(YOUR GOAL)
Go through the entries one line at a time, and gather every line that has the word "INCAA".

(SUPPLIED RECORDS)
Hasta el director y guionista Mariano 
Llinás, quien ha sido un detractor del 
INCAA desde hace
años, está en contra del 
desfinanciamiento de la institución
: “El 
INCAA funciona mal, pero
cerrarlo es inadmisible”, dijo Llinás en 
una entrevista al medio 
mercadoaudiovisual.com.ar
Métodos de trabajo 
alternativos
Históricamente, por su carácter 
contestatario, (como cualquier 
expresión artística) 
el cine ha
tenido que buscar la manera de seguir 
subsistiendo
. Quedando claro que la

---

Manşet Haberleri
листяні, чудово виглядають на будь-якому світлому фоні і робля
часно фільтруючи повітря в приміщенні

(OUTPUT FOR THIS EXERCISE)
INCAA desde hace
INCAA funciona mal, pero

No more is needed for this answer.